Worldsteel's latest figures cut through the hydrogen hype: the world produced 1.88 billion metric tons of crude steel in 2024, generating 2.18 tons of CO₂ equivalent per ton of steel produced. That scale makes steel one of the planet's largest industrial emissions problems—not a marginal concern, but one of the big pieces of the climate challenge that matters.

And yet the conversation keeps getting pulled in the wrong direction. Steel decarbonization keeps being framed as a hydrogen story, inviting endless discussion of electrolyzers, pipelines, storage caverns, and industrial-policy speeches hunting for customers. But steel is not a fuel. It does not disappear when used. Instead, it accumulates in buildings, bridges, ports, rail vehicles, ships, appliances, and transmission towers—then returns as scrap when those assets eventually retire. That stock-and-flow reality should be the starting point for any serious steel transition.

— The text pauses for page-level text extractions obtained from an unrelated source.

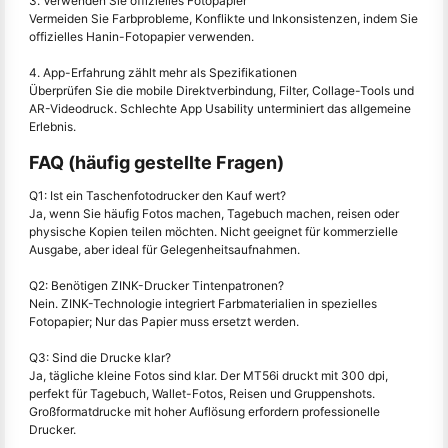
3. Verwenden Sie offizielles Fotopapier
Vermeiden Sie Farbprobleme, Konflikte und Inkonsistenzen, indem Sie
offizielles Hanin-Fotopapier verwenden.
4. App-Erfahrung zählt mehr als Spezifikationen
Überprüfen Sie die mobile Direktverbindung, Filter, Collage-Tools und
AR-Videodruck. Schlechte App Usability unterminiert das allgemeine
Erlebnis.
FAQ (häufig gestellte Fragen)
Q1: Ist ein Taschenfotodrucker den Kauf wert?
Ja, wenn Sie häufig Fotos machen, Tagebuch machen, reisen oder
physische Kopien teilen möchten. Nicht geeignet für kommerzielle
Ausgabe, aber ideal für Gelegenheitsaufnahmen.
Q2: Benötigen ZINK-Drucker Tintenpatronen?
Nein. ZINK-Technologie integriert Farbmaterialien in spezielles
Fotopapier; Nur das Papier muss ersetzt werden.
Q3: Sind die Drucke klar?
Ja, tägliche kleine Fotos sind klar. Der MT56i druckt mit 300 dpi,
perfekt für Tagebuch, Wallet-Fotos, Reisen und Gruppenshots.
Großformatdrucke mit hoher Auflösung erfordern professionelle
Drucker.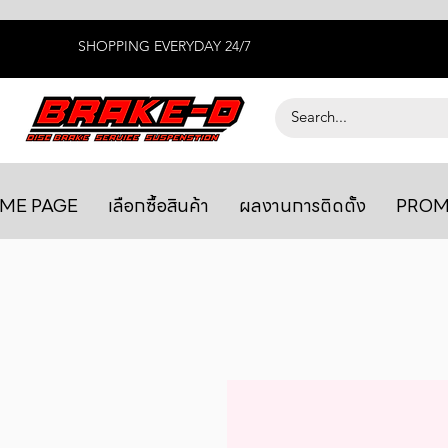
SHOPPING EVERYDAY 24/7
ME PAGE
เลือกซื้อสินค้า
ผลงานการติดตั้ง
PROM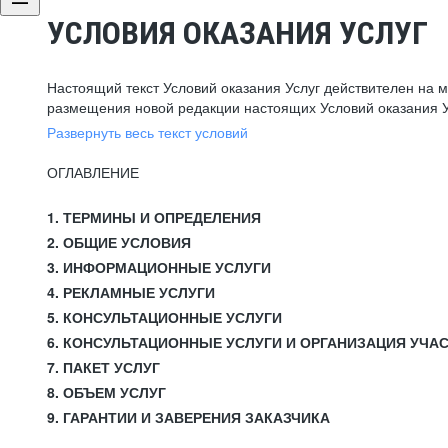
УСЛОВИЯ ОКАЗАНИЯ УСЛУГ
Настоящий текст Условий оказания Услуг действителен на 
размещения новой редакции настоящих Условий оказания У
Развернуть весь текст условий
ОГЛАВЛЕНИЕ
1. ТЕРМИНЫ И ОПРЕДЕЛЕНИЯ
2. ОБЩИЕ УСЛОВИЯ
3. ИНФОРМАЦИОННЫЕ УСЛУГИ
4. РЕКЛАМНЫЕ УСЛУГИ
5. КОНСУЛЬТАЦИОННЫЕ УСЛУГИ
6. КОНСУЛЬТАЦИОННЫЕ УСЛУГИ И ОРГАНИЗАЦИЯ УЧА
7. ПАКЕТ УСЛУГ
8. ОБЪЕМ УСЛУГ
9. ГАРАНТИИ И ЗАВЕРЕНИЯ ЗАКАЗЧИКА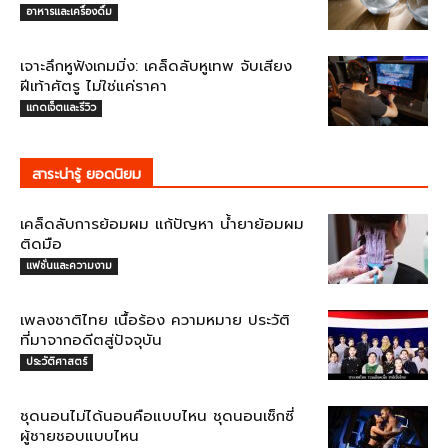
อาหารและเครื่องดื่ม
เจาะลึกหูฟังเกมมิ่ง: เคล็ดลับหูเทพ จับเสียง
ฝีเท้าศัตรู ไม่ใช่แค่ราคา
แกดเจ็ตและรีวิว
สาระน่ารู้ ยอดนิยม
เคล็ดลับการย้อมผม แก้ปัญหา น้ำยาย้อมผม
ติดมือ
แฟชั่นและความงาม
เพลงชาติไทย เนื้อร้อง ความหมาย ประวัติ
ที่มาจากอดีตสู่ปัจจุบัน
ประวัติศาสตร์
ชุดนอนไม่ได้นอนคือแบบไหน ชุดนอนเซ็กซี่
ผู้ชายชอบแบบไหน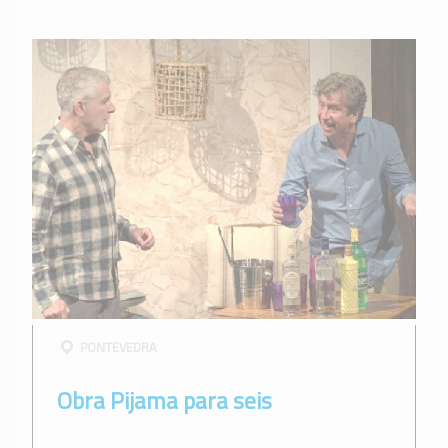
PONTEVEDRA
Obra Pijama para seis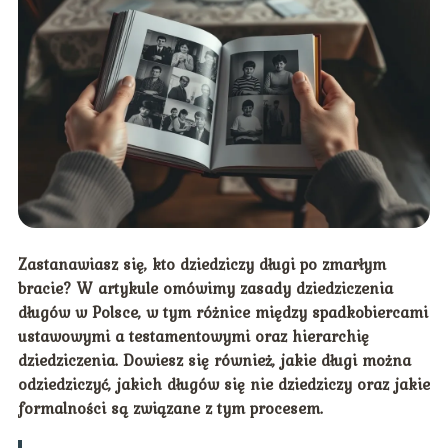
Zastanawiasz się, kto dziedziczy długi po zmarłym
bracie? W artykule omówimy zasady dziedziczenia
długów w Polsce, w tym różnice między spadkobiercami
ustawowymi a testamentowymi oraz hierarchię
dziedziczenia. Dowiesz się również, jakie długi można
odziedziczyć, jakich długów się nie dziedziczy oraz jakie
formalności są związane z tym procesem.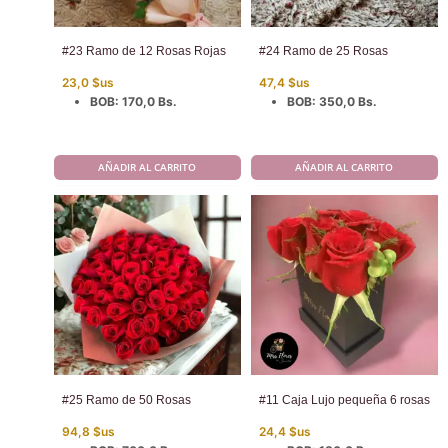
#23 Ramo de 12 Rosas Rojas
#24 Ramo de 25 Rosas
23,0
$us
47,4
$us
BOB
:
170,0 Bs.
BOB
:
350,0 Bs.
AÑADIR AL CARRITO
AÑADIR AL CARRITO
#25 Ramo de 50 Rosas
#11 Caja Lujo pequeña 6 rosas
94,8
$us
24,4
$us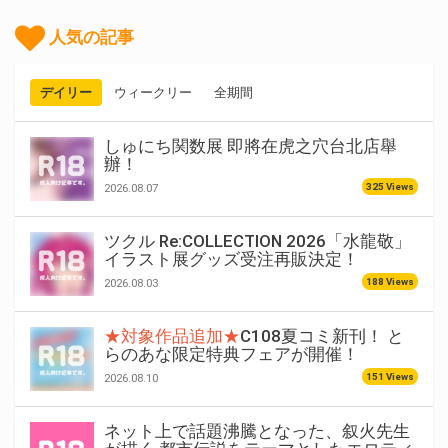
人気の記事
デイリー
ウィークリー
全期間
しゅにち関数展 即將在虎之穴台北店舉
辦！
325 Views
2026.08.07
ツクル Re:COLLECTION 2026「水龍敬」
イラスト展グッズ受注再販決定！
188 Views
2026.08.03
★対象作品追加★
C108夏コミ新刊！ と
らのあな限定特典フェアが開催！
151 Views
2026.08.10
ネット上で話題沸騰となった、叙火先生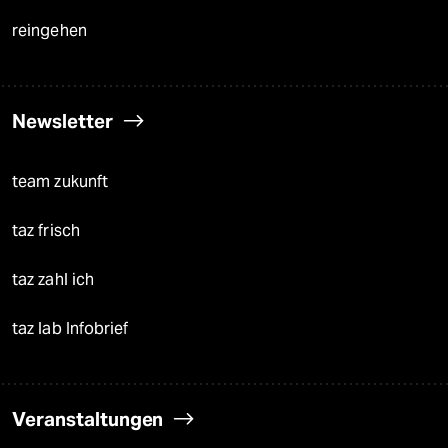
reingehen
Newsletter
team zukunft
taz frisch
taz zahl ich
taz lab Infobrief
Veranstaltungen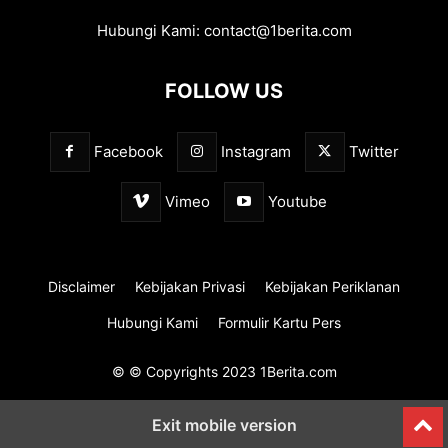
Hubungi Kami:
contact@1berita.com
FOLLOW US
Facebook
Instagram
Twitter
Vimeo
Youtube
Disclaimer
Kebijakan Privasi
Kebijakan Periklanan
Hubungi Kami
Formulir Kartu Pers
© © Copyrights 2023 1Berita.com
Exit mobile version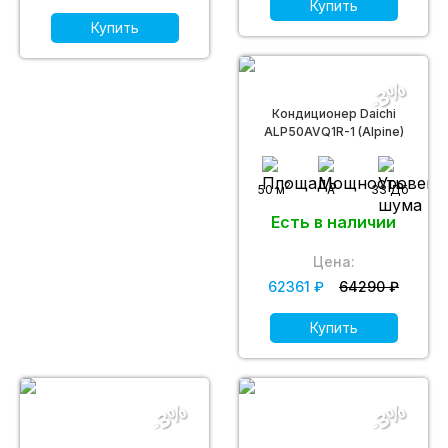
Купить
Купить
-3%
Кондиционер Daichi
ALP50AVQ1R-1 (Alpine)
2
50 м
A
33 Дб
Есть в наличии
Цена:
62361 ₽
64290 ₽
Купить
-3%
-3%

The real question is not how much hydrogen the sector might absorb if hydrogen were cheap and abundant. The useful questions are how much steel the world actually needs, how much can come from scrap, how much clean primary iron remains necessary, and which production routes can deliver it under genuine constraints. That framing treats steel decarbonization as a route shift, not as a hydrogen-demand forecast.

Scrap-fed electric arc furnaces are the workhorses of that transition. They are not speculative climate hardware—they are mature industrial equipment already making a substantial share of global steel wherever scrap streams, electricity systems, and product requirements align. As steel accumulates in the built environment and older assets retire over decades, the available scrap pool grows. Scrap-fed EAF production is not magic. Steel must be collected, sorted, cleaned, and matched to product specifications. Alloy contamination matters. Furnace utilization matters. Clean electricity matters. But in mature economies especially, the long-term backbone of lower-carbon steel is recycled steel in electric furnaces, not a universal pivot to hydrogen.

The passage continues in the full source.